映画や音楽の世界にあまた出没する「不思議ちゃん」について、日頃から僕は否定的な評価を下すことが多い。しかし、こと、元ちとせという歌手に関しては話は別だ。彼女は本物だ。

さて、昨日mixiの芸能ニュースで知ったのだが、そんな彼女が今、反戦歌を歌っているらしい。詳しくはこのニュースを。彼女の所属事務所の公式サイトでそのライブ映像が見られるとのこと。

さらにYoutubeを調べてみると、なんと元の後ろで坂本龍一教授がピアノ伴奏している原爆ドーム前パフォーマンス、なんていう映像も落ちていた。これはすごい。

教授のピアノ、音でか!
この映像を見て非常に気になったのだが、元ちとせが「わたし」と歌っている箇所を、字幕では「あたし」と振っている。この「わたし」と「あたし」の違いが最近非常に気になるのだ。あくまで僕のイメージだが、「あたし」と歌ってしっくり来るのは一青窈レベル。元ちとせ級ともなれば、そこいらの似非不思議ちゃんとは格が違うので、「わたし」と歌うのが正解なのだ。字幕をつける人はそこのところをよく理解して頂きたかった。

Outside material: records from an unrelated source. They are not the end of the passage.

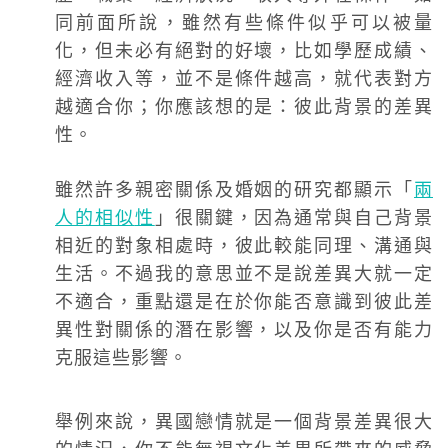
同前面所說，雖然有些條件似乎可以被量
化，但未必有絕對的好壞，比如學歷成績、
經濟收入等，並不是條件越高，就代表對方
越適合你；你應該想的是：彼此背景的差異
性。
雖然許多親密關係及婚姻的研究都顯示「
兩
人的相似
性
」很關鍵，因為通常與自己背景
相近的對象相處時，彼此較能同理、溝通與
生活。不過我的意思並不是說差異大就一定
不適合，重點還是在於你能否意識到彼此差
異性對關係的潛在影響，以及你是否有能力
克服這些影響。
舉例來說，異國戀情就是一個背景差異很大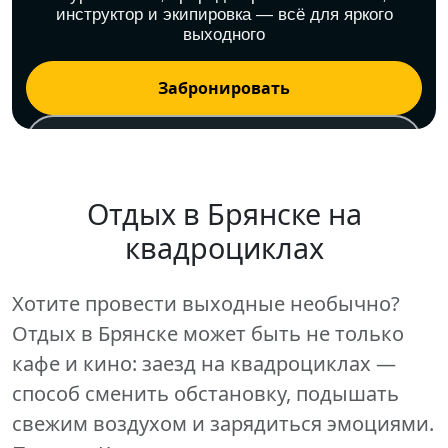
инструктор и экипировка — всё для яркого
выходного
Забронировать
Контакты
Мы в социальных сетях:
Отдых в
Брянске
на
квадроциклах
Хотите провести выходные необычно?
Отдых в Брянске может быть не только
кафе и кино: заезд на квадроциклах —
способ сменить обстановку, подышать
свежим воздухом и зарядиться эмоциями.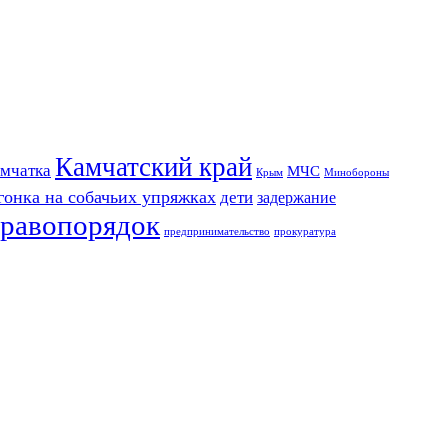
Камчатский край
мчатка
МЧС
Крым
Минобороны
гонка на собачьих упряжках
дети
задержание
равопорядок
предпринимательство
прокуратура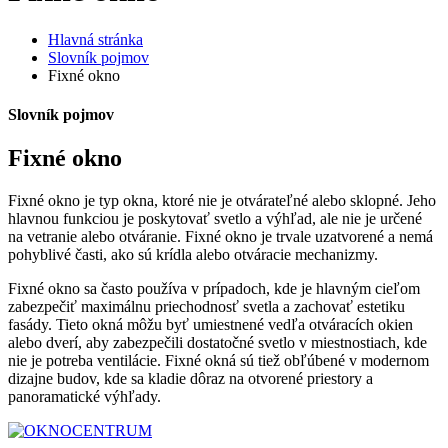
Hlavná stránka
Slovník pojmov
Fixné okno
Slovník pojmov
Fixné okno
Fixné okno je typ okna, ktoré nie je otvárateľné alebo sklopné. Jeho
hlavnou funkciou je poskytovať svetlo a výhľad, ale nie je určené
na vetranie alebo otváranie. Fixné okno je trvale uzatvorené a nemá
pohyblivé časti, ako sú krídla alebo otváracie mechanizmy.
Fixné okno sa často používa v prípadoch, kde je hlavným cieľom
zabezpečiť maximálnu priechodnosť svetla a zachovať estetiku
fasády. Tieto okná môžu byť umiestnené vedľa otváracích okien
alebo dverí, aby zabezpečili dostatočné svetlo v miestnostiach, kde
nie je potreba ventilácie. Fixné okná sú tiež obľúbené v modernom
dizajne budov, kde sa kladie dôraz na otvorené priestory a
panoramatické výhľady.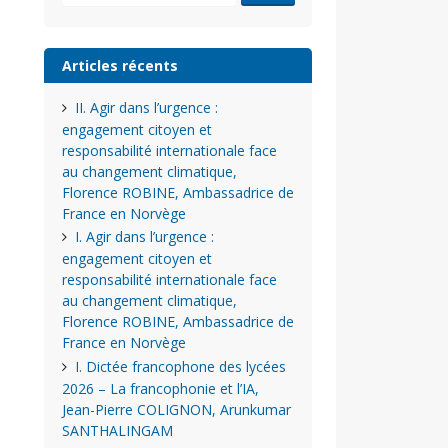
Articles récents
II. Agir dans l’urgence :
engagement citoyen et
responsabilité internationale face
au changement climatique,
Florence ROBINE, Ambassadrice de
France en Norvège
I. Agir dans l’urgence :
engagement citoyen et
responsabilité internationale face
au changement climatique,
Florence ROBINE, Ambassadrice de
France en Norvège
I. Dictée francophone des lycées
2026 – La francophonie et l’IA,
Jean-Pierre COLIGNON, Arunkumar
SANTHALINGAM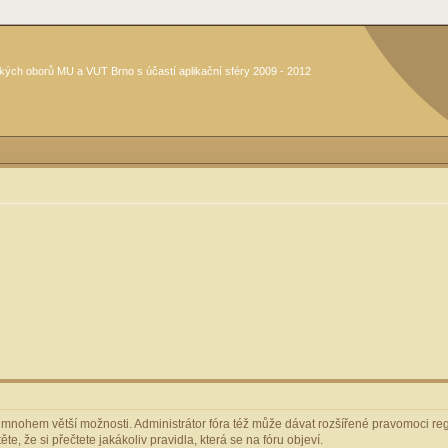
kých oborů MU a VUT Brno s účastí aplikační sféry 2009 - 2012
m mnohem větší možnosti. Administrátor fóra též může dávat rozšířené pravomoci regi
e, že si přečtete jakákoliv pravidla, která se na fóru objeví.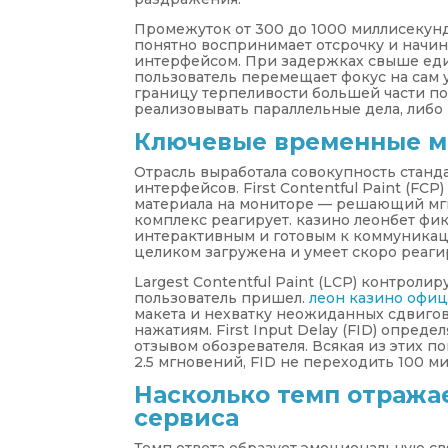
Промежуток от 300 до 1000 миллисекун
понятно воспринимает отсрочку и начи
интерфейсом. При задержках свыше еди
пользователь перемещает фокус на сам 
границу терпеливости большей части по
реализовывать параллельные дела, либо
Ключевые временные ме
Отрасль выработала совокупность станд
интерфейсов. First Contentful Paint (FC
материала на мониторе — решающий мгно
комплекс реагирует. казино леонбет фи
интерактивным и готовым к коммуникации.
целиком загружена и умеет скоро реаги
Largest Contentful Paint (LCP) контроли
пользователь пришел.
леон казино офиц
макета и нехватку неожиданных сдвигов
нажатиям. First Input Delay (FID) опре
отзывом обозревателя. Всякая из этих п
2.5 мгновений, FID не переходить 100 ми
Насколько темп отража
сервиса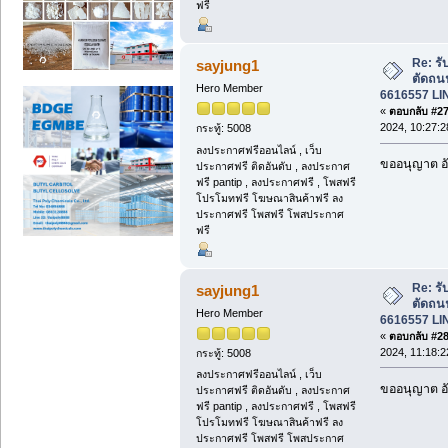
ฟรี
Re: รั
sayjung1
ตัดถน
Hero Member
6616557 LI
«
ตอบกลับ #27 
2024, 10:27:2
กระทู้: 5008
ลงประกาศฟรีออนไลน์ , เว็บ
ขออนุญาต อั
ประกาศฟรี ติดอันดับ , ลงประกาศ
ฟรี pantip , ลงประกาศฟรี , โพสฟรี
โปรโมทฟรี โฆษณาสินค้าฟรี ลง
ประกาศฟรี โพสฟรี โพสประกาศ
ฟรี
Re: รั
sayjung1
ตัดถน
Hero Member
6616557 LI
«
ตอบกลับ #28 
2024, 11:18:2
กระทู้: 5008
ลงประกาศฟรีออนไลน์ , เว็บ
ขออนุญาต อั
ประกาศฟรี ติดอันดับ , ลงประกาศ
ฟรี pantip , ลงประกาศฟรี , โพสฟรี
โปรโมทฟรี โฆษณาสินค้าฟรี ลง
ประกาศฟรี โพสฟรี โพสประกาศ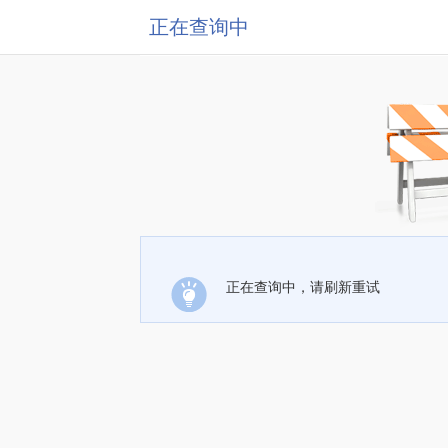
正在查询中
正在查询中，请刷新重试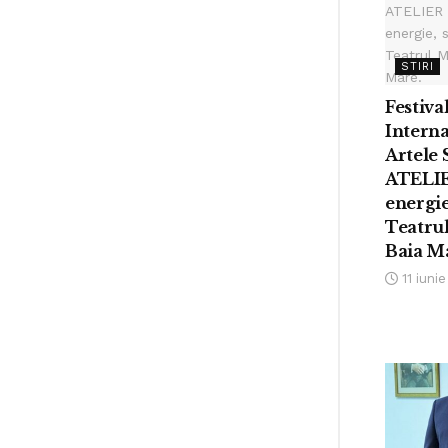
STIRI
Festiva
Interna
Artele 
ATELIE
energie
Teatru
Baia M
11 iuni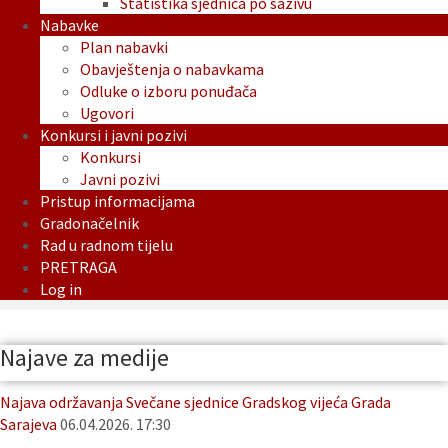
Statistika sjednica po sazivu
Nabavke
Plan nabavki
Obavještenja o nabavkama
Odluke o izboru ponuđača
Ugovori
Konkursi i javni pozivi
Konkursi
Javni pozivi
Pristup informacijama
Gradonačelnik
Rad u radnom tijelu
PRETRAGA
Log in
Najave za medije
Najava održavanja Svečane sjednice Gradskog vijeća Grada
Sarajeva
06.04.2026. 17:30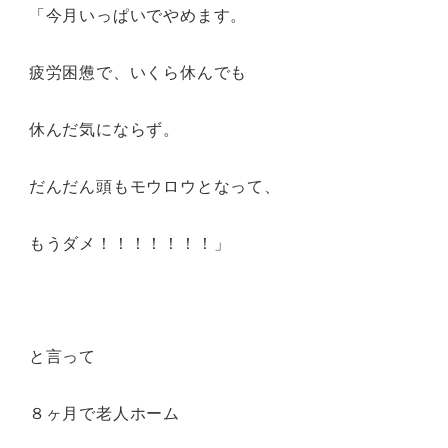
「今月いっぱいでやめます。
疲労困憊で、いくら休んでも
休んだ気にならず。
だんだん頭もモウロウとなって、
もうダメ！！！！！！！」
と言って
８ヶ月で老人ホーム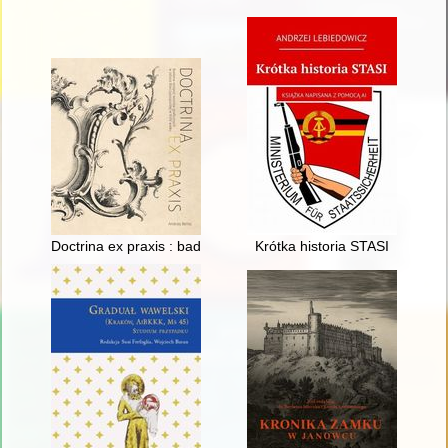
Doctrina ex praxis : badania recepcji wzorów graficznych w szt
Krótka historia STASI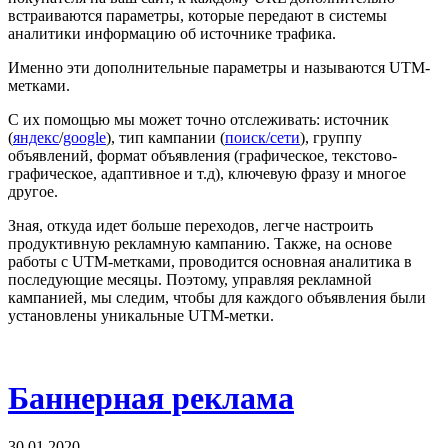
встраиваются параметры, которые передают в системы
аналитики информацию об источнике трафика.
Именно эти дополнительные параметры и называются UTM-
метками.
С их помощью мы может точно отслеживать: источник
(
яндекс
/
google
), тип кампании (
поиск/сети
), группу
объявлений, формат объявления (графическое, текстово-
графическое, адаптивное и т.д), ключевую фразу и многое
другое.
Зная, откуда идет больше переходов, легче настроить
продуктивную рекламную кампанию. Также, на основе
работы с UTM-метками, проводится основная аналитика в
последующие месяцы. Поэтому, управляя рекламной
кампанией, мы следим, чтобы для каждого объявления были
установлены уникальные UTM-метки.
Баннерная реклама
30.01.2020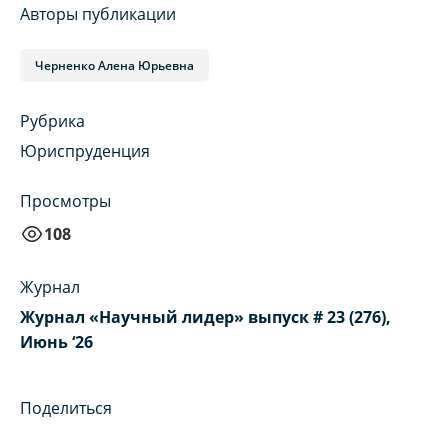
Авторы публикации
Черненко Алена Юрьевна
Рубрика
Юриспруденция
Просмотры
108
Журнал
Журнал «Научный лидер» выпуск # 23 (276),
Июнь ‘26
Поделиться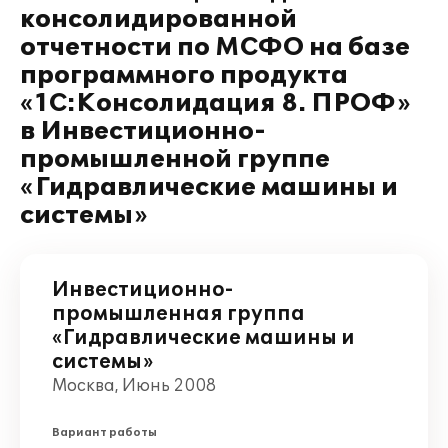
консолидированной
отчетности по МСФО на базе
программного продукта
«1С:Консолидация 8. ПРОФ»
в Инвестиционно-
промышленной группе
«Гидравлические машины и
системы»
Инвестиционно-
промышленная группа
«Гидравлические машины и
системы»
Москва, Июнь 2008
Вариант работы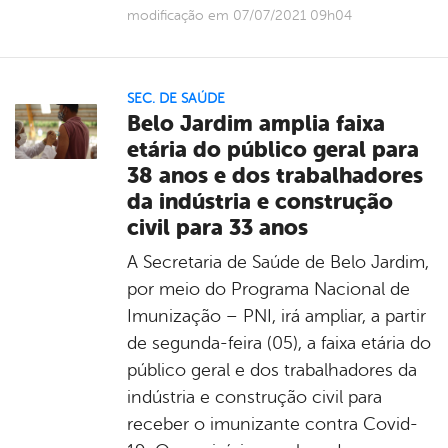
modificação em 07/07/2021 09h04
SEC. DE SAÚDE
Belo Jardim amplia faixa
etária do público geral para
38 anos e dos trabalhadores
da indústria e construção
civil para 33 anos
A Secretaria de Saúde de Belo Jardim,
por meio do Programa Nacional de
Imunização – PNI, irá ampliar, a partir
de segunda-feira (05), a faixa etária do
público geral e dos trabalhadores da
indústria e construção civil para
receber o imunizante contra Covid-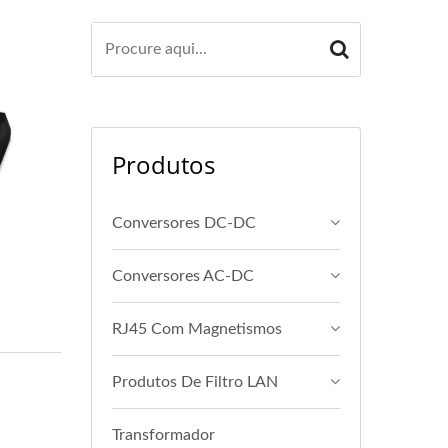
Produtos
Conversores DC-DC
Conversores AC-DC
RJ45 Com Magnetismos
Produtos De Filtro LAN
Transformador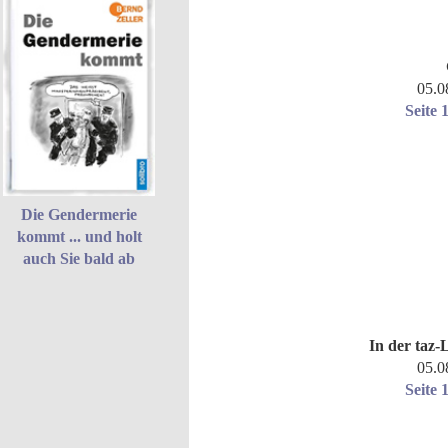
05.0
Seite 
Die Gendermerie
kommt ... und holt
auch Sie bald ab
In der taz-L
05.0
Seite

ところでこの歌、ニュースでは、訳詞は中本信幸、作曲は外山雄三(編曲は坂本教授)となっている。ところが他にもこの曲名でぐぐってみると、訳詞は飯塚広、作曲木下航二、っていうバージョンもあったりする。このサイトによると、後者のバージョンは1957年発表、原水禁の集会や歌声喫茶を賑わした人気曲だったという。メロディーとかは全く別物だが、ベースとなった詩がおんなじ、といわけだ。

で、その原詩だが、ナジム(ナーズム)・ヒクメットというトルコの詩人が書いた「少女(クズ・チョジュウ)」という詩だそうだ。杉田英明先生の本で、エジプトの詩人が書いた日露戦争を祝す詩、とか、トルコの詩人が書いた関東大震災を悼む詩、とかが紹介されていたのを思い出すけど、その系列の詩なのかなとふと思った。(後期の授業のつかみに使えるかな、とふと思った)

上のニュース記事で、「ロシア文学者=中本信幸氏が日本語に訳し」とあるので、「あれ、トルコ語の詩じゃないの?」と疑問に思ったのだけど、ヒクメットは社会主義的思想からトルコ本国政府に目をつけられ、ソ連に亡命して詩作を続けたと言うことらしいので、「少女」という詩自体もロシア語圏で流行していた、ということなんじゃないだろうか。まあ、日本語訳も出版されているのでちょっと調べてみましょう。

ちなみに、英語版wikipediaナーズムの項目はこれ。この曲英語圏でもずいぶん歌われているようだ。日本語版についても書いてあるけど、元の肩書きが「famed Shima-Uta singer」となっている。見たところ英語版では57年版の話は書いてないようだけど、トルコ語版を調べてみれば詳しく分かるかな。